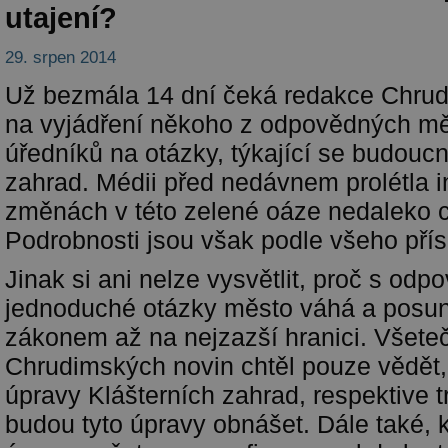
utajení?
29. srpen 2014
Už bezmála 14 dní čeká redakce Chru
na vyjádření někoho z odpovědných m
úředníků na otázky, týkající se budoucn
zahrad. Médii před nedávnem prolétla 
změnách v této zelené oáze nedaleko c
Podrobnosti jsou však podle všeho přís
Jinak si ani nelze vysvětlit, proč s odp
jednoduché otázky město váhá a posun
zákonem až na nejzazší hranici. Všete
Chrudimských novin chtěl pouze vědět, 
úpravy Klášterních zahrad, respektive t
budou tyto úpravy obnášet. Dále také, 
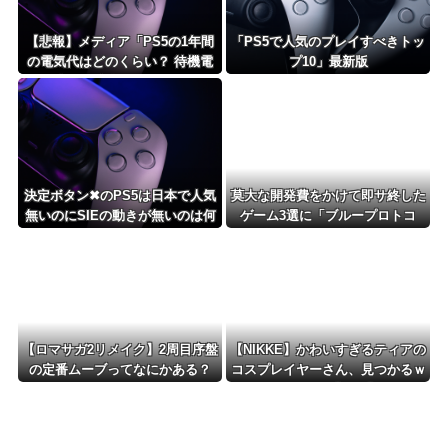
【悲報】メディア「PS5の1年間
「PS5で人気のプレイすべきトッ
の電気代はどのくらい？ 待機電
プ10」最新版
力には注意すべき？」
決定ボタン✖のPS5は日本で人気
莫大な開発費をかけて即サ終した
無いのにSIEの動きが無いのは何
ゲーム3選に「ブループロトコ
故？
ル」「バビロン」「コンコード」
【ロマサガ2リメイク】2周目序盤
【NIKKE】かわいすぎるティアの
の定番ムーブってなにかある？
コスプレイヤーさん、見つかるｗ
ｗｗｗｗ【画像】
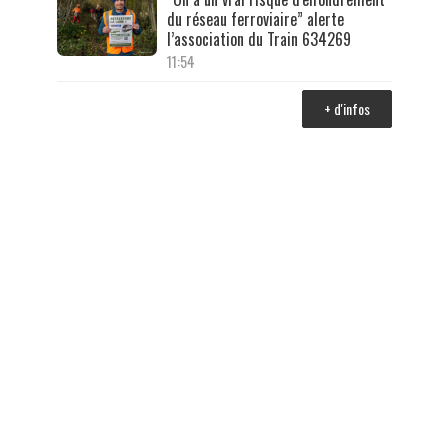
du réseau ferroviaire” alerte
l’association du Train 634269
11:54
+ d'infos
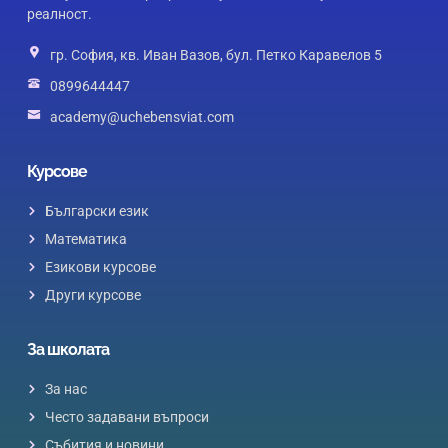
реалност.
гр. София, кв. Иван Вазов, бул. Петко Каравелов 5
0899644447
academy@uchebensviat.com
Курсове
Български език
Математика
Езикови курсове
Други курсове
За школата
За нас
Често задавани въпроси
Събития и новини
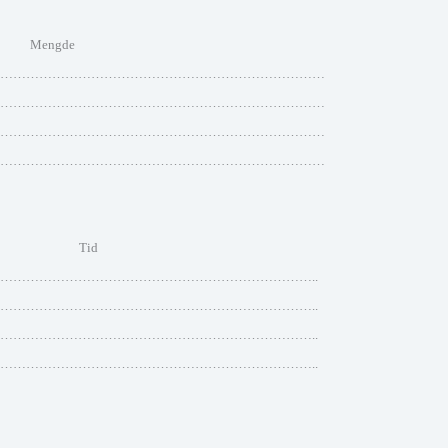
ngde
…………………………………………………………………
…………………………………………………………………
…………………………………………………………………
…………………………………………………………………
de Tid
……………………………………………………………..
……………………………………………………………..
……………………………………………………………..
……………………………………………………………..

----------------------------------------

In how many lines of the listing does the word "otázky" appear? Give the number by itself.

> [Solution]:
2